> To do
Pull out every line below holding the word "голос".

Stored data entries:
- Opening Delimiter -
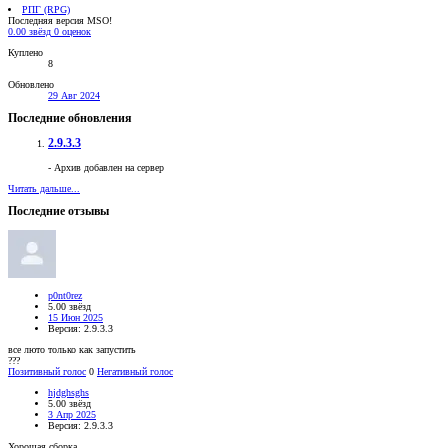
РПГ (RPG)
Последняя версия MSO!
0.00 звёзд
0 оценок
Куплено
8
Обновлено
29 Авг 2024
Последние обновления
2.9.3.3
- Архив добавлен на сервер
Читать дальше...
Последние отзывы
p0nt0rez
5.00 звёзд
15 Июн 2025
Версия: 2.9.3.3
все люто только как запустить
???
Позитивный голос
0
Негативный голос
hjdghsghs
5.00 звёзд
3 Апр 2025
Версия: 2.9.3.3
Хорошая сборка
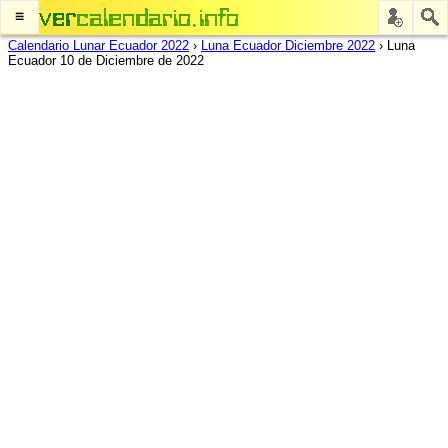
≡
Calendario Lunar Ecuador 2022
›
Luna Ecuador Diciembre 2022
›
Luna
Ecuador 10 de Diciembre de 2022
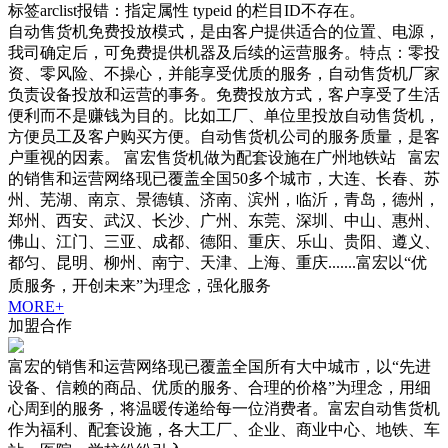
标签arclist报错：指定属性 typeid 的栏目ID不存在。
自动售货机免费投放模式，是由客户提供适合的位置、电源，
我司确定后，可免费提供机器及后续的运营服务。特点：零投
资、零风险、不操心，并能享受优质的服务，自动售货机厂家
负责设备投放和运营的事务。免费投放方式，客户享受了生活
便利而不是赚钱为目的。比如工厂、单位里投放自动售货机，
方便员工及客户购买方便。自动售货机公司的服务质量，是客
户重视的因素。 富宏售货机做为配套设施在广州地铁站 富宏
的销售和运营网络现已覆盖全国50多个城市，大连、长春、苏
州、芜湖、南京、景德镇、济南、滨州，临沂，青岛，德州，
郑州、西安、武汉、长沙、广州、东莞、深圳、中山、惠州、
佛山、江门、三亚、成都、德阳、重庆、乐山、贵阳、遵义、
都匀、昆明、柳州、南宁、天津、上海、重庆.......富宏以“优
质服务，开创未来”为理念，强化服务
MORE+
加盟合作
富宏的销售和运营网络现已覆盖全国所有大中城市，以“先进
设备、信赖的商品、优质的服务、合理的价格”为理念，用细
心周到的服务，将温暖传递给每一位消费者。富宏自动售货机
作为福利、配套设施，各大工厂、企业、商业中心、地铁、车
- Closing Delimiter -
- Opening Delimiter -
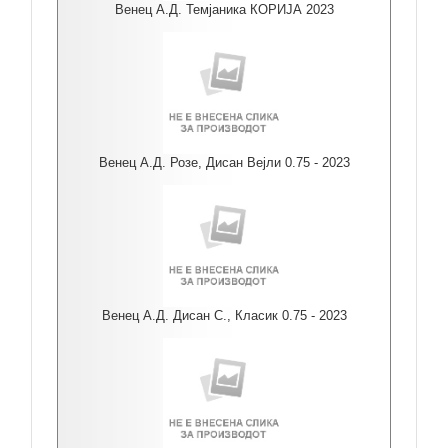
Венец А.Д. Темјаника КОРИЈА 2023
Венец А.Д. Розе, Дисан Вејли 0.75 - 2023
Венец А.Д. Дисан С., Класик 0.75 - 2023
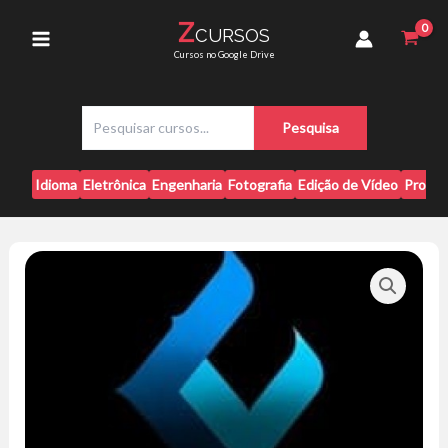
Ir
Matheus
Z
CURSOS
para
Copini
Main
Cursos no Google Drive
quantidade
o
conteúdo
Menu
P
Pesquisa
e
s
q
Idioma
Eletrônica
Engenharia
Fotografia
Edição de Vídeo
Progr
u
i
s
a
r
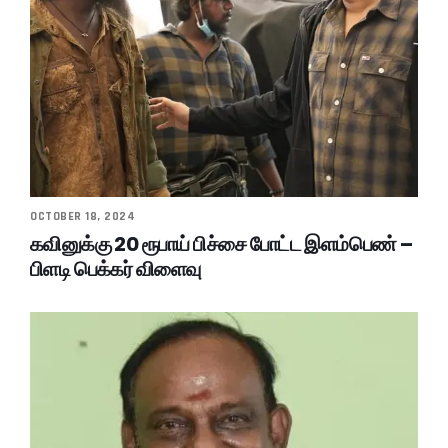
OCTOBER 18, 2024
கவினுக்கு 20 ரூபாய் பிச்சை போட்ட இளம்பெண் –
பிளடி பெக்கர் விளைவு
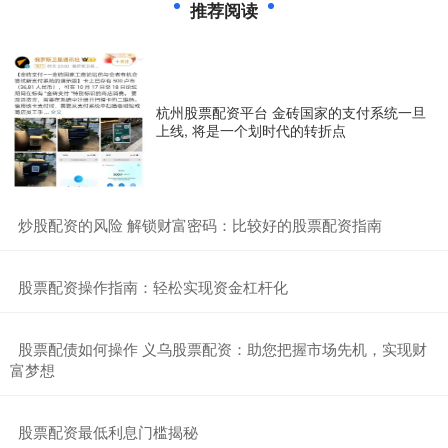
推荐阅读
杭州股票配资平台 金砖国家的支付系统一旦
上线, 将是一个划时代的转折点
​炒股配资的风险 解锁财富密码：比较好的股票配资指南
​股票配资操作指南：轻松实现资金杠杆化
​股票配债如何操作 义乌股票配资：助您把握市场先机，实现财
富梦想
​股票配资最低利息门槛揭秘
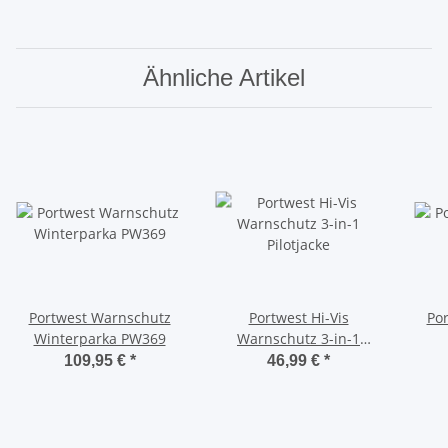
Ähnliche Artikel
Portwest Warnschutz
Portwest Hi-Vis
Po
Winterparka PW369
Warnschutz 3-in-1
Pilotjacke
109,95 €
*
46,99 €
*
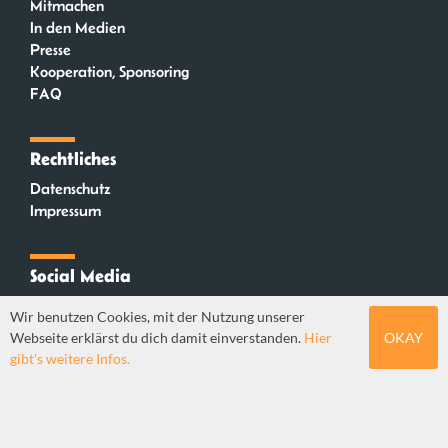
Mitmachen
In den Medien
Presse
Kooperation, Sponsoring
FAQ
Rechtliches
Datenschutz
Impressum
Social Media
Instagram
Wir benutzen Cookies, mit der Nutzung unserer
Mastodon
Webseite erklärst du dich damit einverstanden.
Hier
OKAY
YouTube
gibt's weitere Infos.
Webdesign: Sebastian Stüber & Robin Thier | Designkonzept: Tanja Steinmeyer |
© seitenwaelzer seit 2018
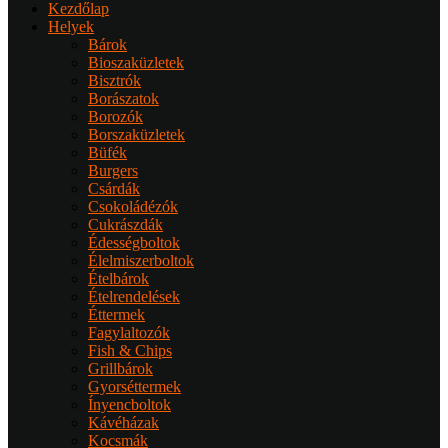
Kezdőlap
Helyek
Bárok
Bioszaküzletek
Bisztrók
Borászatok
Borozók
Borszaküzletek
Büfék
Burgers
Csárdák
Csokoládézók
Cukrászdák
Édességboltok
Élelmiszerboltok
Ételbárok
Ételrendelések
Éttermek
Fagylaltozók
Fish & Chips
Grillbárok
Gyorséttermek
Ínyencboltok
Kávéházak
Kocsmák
- Closing Delimiter -
- Opening Delimiter -
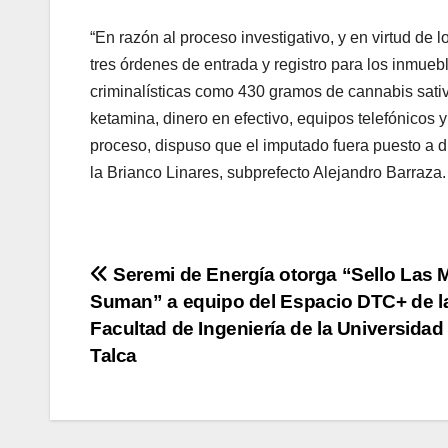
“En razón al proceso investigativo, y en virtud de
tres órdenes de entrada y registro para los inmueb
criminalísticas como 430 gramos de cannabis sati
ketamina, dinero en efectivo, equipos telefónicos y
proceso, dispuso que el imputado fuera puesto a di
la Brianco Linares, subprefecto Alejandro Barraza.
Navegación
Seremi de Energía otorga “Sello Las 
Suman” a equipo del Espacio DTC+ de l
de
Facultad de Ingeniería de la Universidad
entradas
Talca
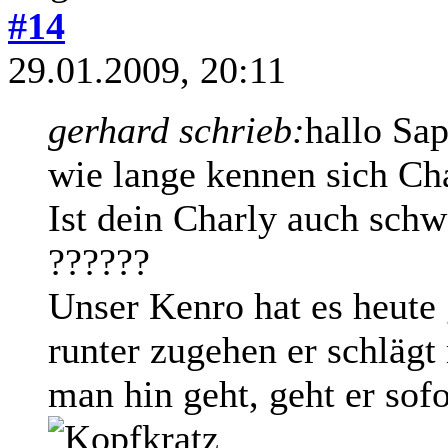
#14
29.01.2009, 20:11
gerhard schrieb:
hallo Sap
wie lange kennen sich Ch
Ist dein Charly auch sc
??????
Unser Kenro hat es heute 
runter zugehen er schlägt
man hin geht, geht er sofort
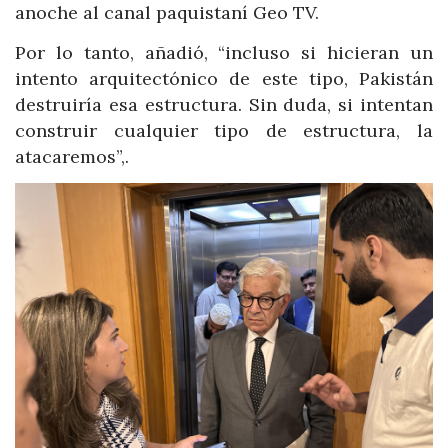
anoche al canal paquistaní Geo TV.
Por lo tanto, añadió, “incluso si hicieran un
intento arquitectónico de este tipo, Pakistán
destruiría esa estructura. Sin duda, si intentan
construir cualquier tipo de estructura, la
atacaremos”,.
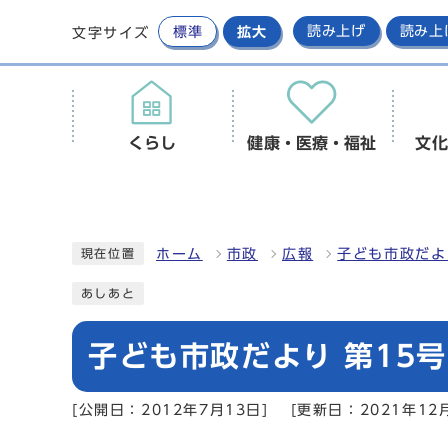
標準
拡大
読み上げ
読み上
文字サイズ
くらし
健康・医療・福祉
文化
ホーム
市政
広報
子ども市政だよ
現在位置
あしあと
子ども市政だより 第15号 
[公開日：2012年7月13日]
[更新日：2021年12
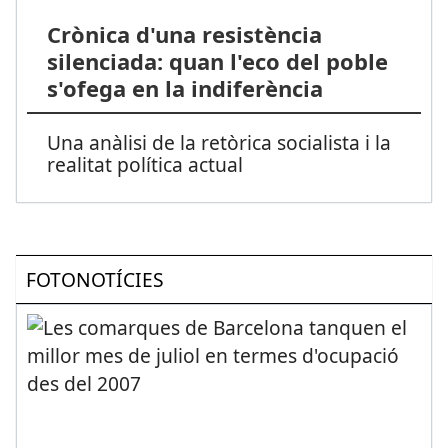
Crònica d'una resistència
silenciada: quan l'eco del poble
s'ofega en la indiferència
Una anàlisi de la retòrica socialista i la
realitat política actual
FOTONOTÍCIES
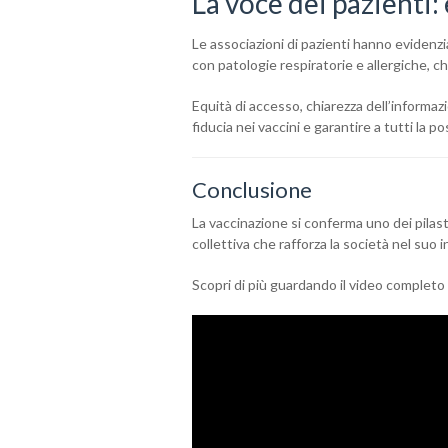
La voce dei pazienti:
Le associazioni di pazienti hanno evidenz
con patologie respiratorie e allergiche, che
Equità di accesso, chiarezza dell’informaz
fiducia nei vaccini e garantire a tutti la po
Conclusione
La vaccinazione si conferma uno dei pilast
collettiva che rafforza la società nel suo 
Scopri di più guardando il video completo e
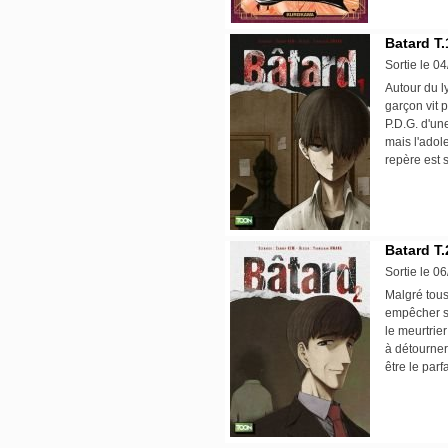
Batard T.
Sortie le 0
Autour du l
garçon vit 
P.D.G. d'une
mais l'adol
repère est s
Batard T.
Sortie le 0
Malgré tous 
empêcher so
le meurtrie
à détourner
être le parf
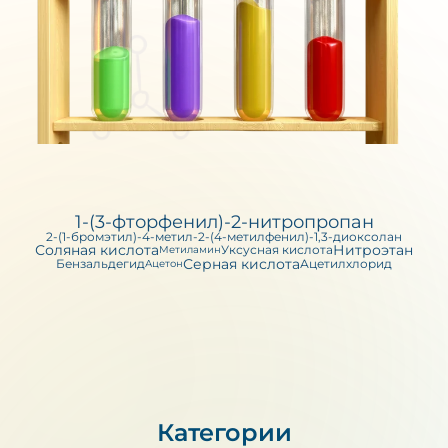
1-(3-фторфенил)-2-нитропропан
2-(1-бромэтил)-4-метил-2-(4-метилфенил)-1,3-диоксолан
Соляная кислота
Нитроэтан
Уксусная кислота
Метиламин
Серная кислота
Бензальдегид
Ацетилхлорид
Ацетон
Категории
- Closing Delimiter -
> Solution below
Позитивный голос
Негативный голос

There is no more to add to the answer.